The valuable lesson my nonverbal daughter taught her class
January 30, 2017
This guest blog post is by Miriam Gwynne, a mother of two children on the autism spectrum. Miriam is an established blogger who writes on her own blog as well as for Huffington Post, The Mighty and more.
Like every mum I was terrified when my baby started full time school. Even as I dressed her in her shirt and tie I wondered yet again if mainstream was going to be the right place for her.
I had more reason than most to worry as she left that day still unable to dress herself and not yet potty trained, diagnosed with autism and selective mutism, and despite having had an extra year at nursery already, she was still one of the smallest children.
On top of all that she carries a heavy burden wherever she goes even at the tender age of five.
I often wonder if professionals realise the daily weight that siblings carry on their shoulders every day?
As well as her own diagnosis my beautiful blue eyed girl is the twin sister of a boy with even more complex needs. He has tumours, severe autism, challenging behaviour, global delay and is non verbal. She has to live with that at the fragile age of five.
How would she manage without him as his school placement was 14 miles away from hers? How would anyone know to meet her personal needs if she was unable to talk? Would her anxiety, vulnerability and tiny size make her an easy target for bullies? Would her home life stress cause issues with her learning?
I worried. And wondered.
But something changed that first week she started school. And one day her classroom assistant told me that my special, fragile, silent girl had actually changed that whole class of new starts without even saying a word.
It turns out there were two other children in her class who were also silent, but for a very different reason: they were unable to speak English. For ease of teaching my daughter was sat next to these children so the one assistant could help them all. But none of the teachers spoke Russian and everyone was still trying to work out the best way to help this group of children who due to inclusion had all been placed in the same mainstream class.

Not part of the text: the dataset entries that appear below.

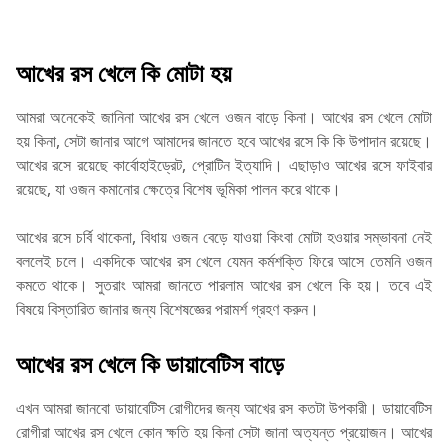
আখের রস খেলে কি মোটা হয়
আমরা অনেকেই জানিনা আখের রস খেলে ওজন বাড়ে কিনা। আখের রস খেলে মোটা
হয় কিনা, সেটা জানার আগে আমাদের জানতে হবে আখের রসে কি কি উপাদান রয়েছে।
আখের রসে রয়েছে কার্বোহাইড্রেট, প্রোটিন ইত্যাদি। এছাড়াও আখের রসে ফাইবার
রয়েছে, যা ওজন কমানোর ক্ষেত্রে বিশেষ ভূমিকা পালন করে থাকে।
আখের রসে চর্বি থাকেনা, বিধায় ওজন বেড়ে যাওয়া কিংবা মোটা হওয়ার সম্ভাবনা নেই
বললেই চলে। একদিকে আখের রস খেলে যেমন কর্মশক্তি ফিরে আসে তেমনি ওজন
কমতে থাকে। সুতরাং আমরা জানতে পারলাম আখের রস খেলে কি হয়। তবে এই
বিষয়ে বিস্তারিত জানার জন্য বিশেষজ্ঞের পরামর্শ গ্রহণ করুন।
আখের রস খেলে কি ডায়াবেটিস বাড়ে
এখন আমরা জানবো ডায়াবেটিস রোগীদের জন্য আখের রস কতটা উপকারী। ডায়াবেটিস
রোগীরা আখের রস খেলে কোন ক্ষতি হয় কিনা সেটা জানা অত্যন্ত প্রয়োজন। আখের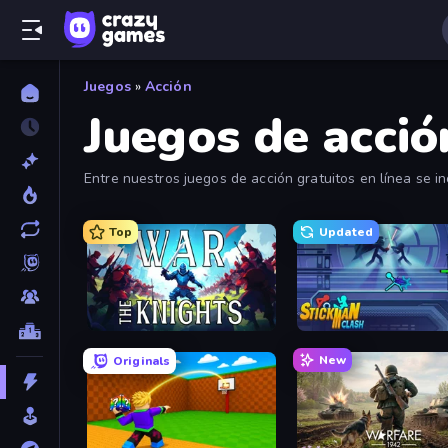
Juegos
»
Acción
Juegos de acció
Entre nuestros juegos de acción gratuitos en línea se 
juegos de estrategia en 3D. Diviértete jugando gratis a
populares.
Top
Updated
War the Knights
Stickman Clash
New
Originals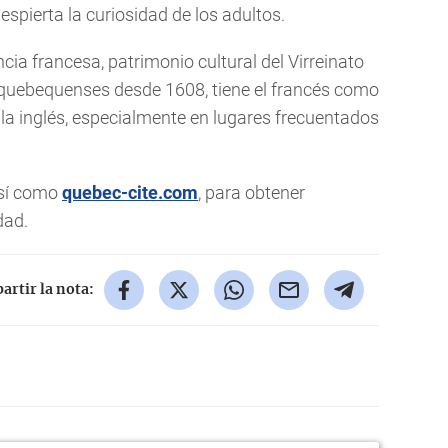
pierta la curiosidad de los adultos.
cia francesa, patrimonio cultural del Virreinato
 quebequenses desde 1608, tiene el francés como
bla inglés, especialmente en lugares frecuentados
así como
quebec-cite.com
, para obtener
dad.
rtir la nota: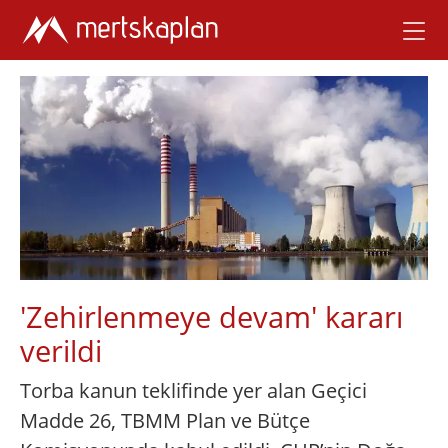
'Zehirlenmeye devam' kararı
verildi
Torba kanun teklifinde yer alan Geçici
Madde 26, TBMM Plan ve Bütçe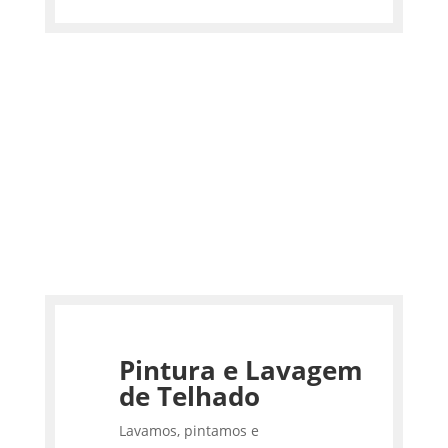
Pintura e Lavagem
de Telhado
Lavamos, pintamos e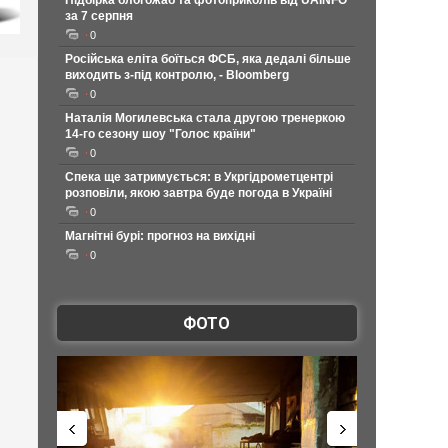
Підбірка блогожаб та фотоприколів від UAINFO
за 7 серпня
0
Російська еліта боїться ФСБ, яка дедалі більше
виходить з-під контролю, - Bloomberg
0
Наталія Могилевська стала другою тренеркою
14-го сезону шоу "Голос країни"
0
Спека ще затримується: в Укргідрометцентрі
розповіли, якою завтра буде погода в Україні
0
Магнітні бурі: прогноз на вихідні
0
ФОТО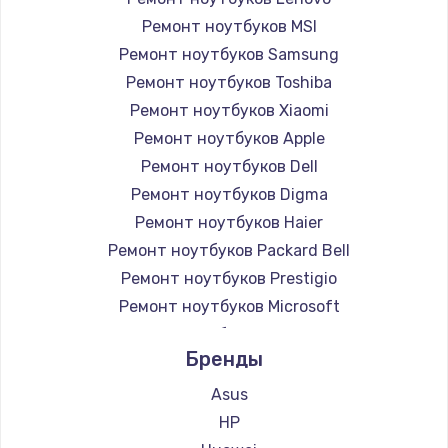
Ремонт ноутбуков MSI
Ремонт ноутбуков Samsung
Ремонт ноутбуков Toshiba
Ремонт ноутбуков Xiaomi
Ремонт ноутбуков Apple
Ремонт ноутбуков Dell
Ремонт ноутбуков Digma
Ремонт ноутбуков Haier
Ремонт ноутбуков Packard Bell
Ремонт ноутбуков Prestigio
Ремонт ноутбуков Microsoft
Ремонт ноутбуков Alienware
Бренды
Ремонт ноутбуков Aquarius
Ремонт ноутбуков Gigabyte
Asus
Ремонт ноутбуков Aorus
HP
Ремонт ноутбуков Maibenben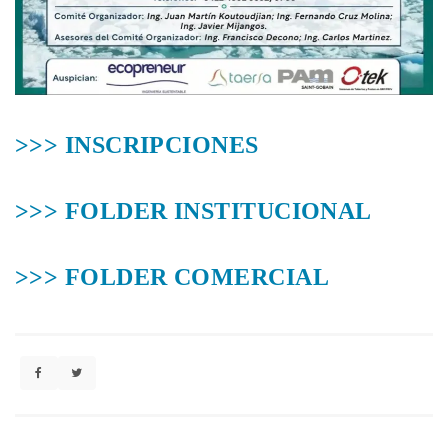
>>> INSCRIPCIONES
>>> FOLDER INSTITUCIONAL
>>> FOLDER COMERCIAL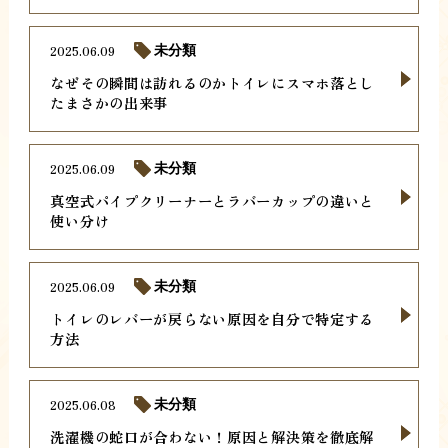
2025.06.09
未分類
なぜその瞬間は訪れるのかトイレにスマホ落とし
たまさかの出来事
2025.06.09
未分類
真空式パイプクリーナーとラバーカップの違いと
使い分け
2025.06.09
未分類
トイレのレバーが戻らない原因を自分で特定する
方法
2025.06.08
未分類
洗濯機の蛇口が合わない！原因と解決策を徹底解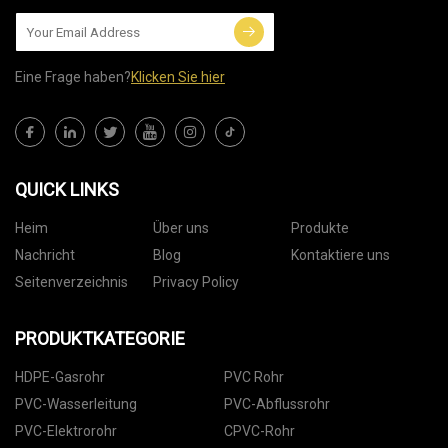
Eine Frage haben?
Klicken Sie hier
QUICK LINKS
Heim
Über uns
Produkte
Nachricht
Blog
Kontaktiere uns
Seitenverzeichnis
Privacy Policy
PRODUKTKATEGORIE
HDPE-Gasrohr
PVC Rohr
PVC-Wasserleitung
PVC-Abflussrohr
PVC-Elektrorohr
CPVC-Rohr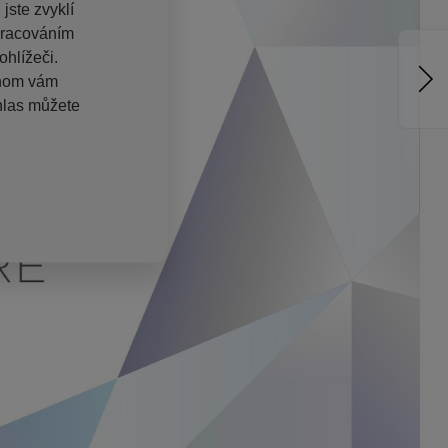
jste zvyklí
pracováním
hlížeči.
chom vám
hlas můžete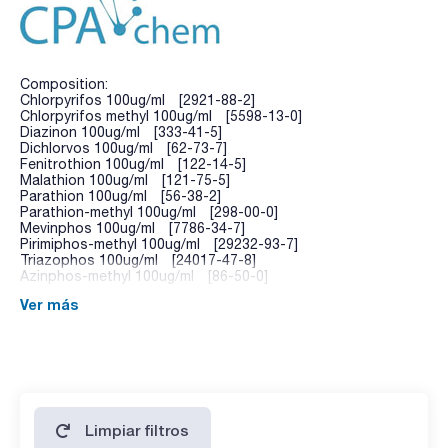
Composition:
Chlorpyrifos 100ug/ml [2921-88-2]
Chlorpyrifos methyl 100ug/ml [5598-13-0]
Diazinon 100ug/ml [333-41-5]
Dichlorvos 100ug/ml [62-73-7]
Fenitrothion 100ug/ml [122-14-5]
Malathion 100ug/ml [121-75-5]
Parathion 100ug/ml [56-38-2]
Parathion-methyl 100ug/ml [298-00-0]
Mevinphos 100ug/ml [7786-34-7]
Pirimiphos-methyl 100ug/ml [29232-93-7]
Triazophos 100ug/ml [24017-47-8]
Azinphos-methyl 100ug/ml [86-50-0]
Ver más
Limpiar filtros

The teacher taught a lesson and the children sat on the floor. My baby girl sat and listened intently and returned to her seat. The class had been asked to draw a picture and write their names at the top of the sheet. As all the eager children started to pick up pencils and pens Naomi just sat there. She watched as the classroom assistant struggled to help the two others who had no understanding of what had been asked of them.
As another child momentarily distracted the assistant Naomi got up from her seat and walked over to the two children. She took the water holder from the middle of the desk and pulled it beside them. And silently she took each child by the hand and pointed to their own name and then pointed to the top of their paper. She then picked up a crayon and began to mark their paper every so slightly and pointed to what the others were doing.
She waited while they took in her attempts to communicate without language and slowly they began to copy down their name and begin drawing. She looked at them and smiled. And only then did she return to her own chair to try and write her own name.
The classroom assistant cried. The teacher watched.
The most unlikely child in the class had taught them all a lesson that day. The child diagnosed with a communication disorder actually showed them all how to communicate.
She still does not know one word of Russian. But living with a nonverbal brother with complex needs taught her something that changed her entire class of children without her saying a word: it doesn’t need words to help people.
I still worry. But I know that in all she lives with she is somehow managing to turn ashes to beauty. And I could not be more proud of her.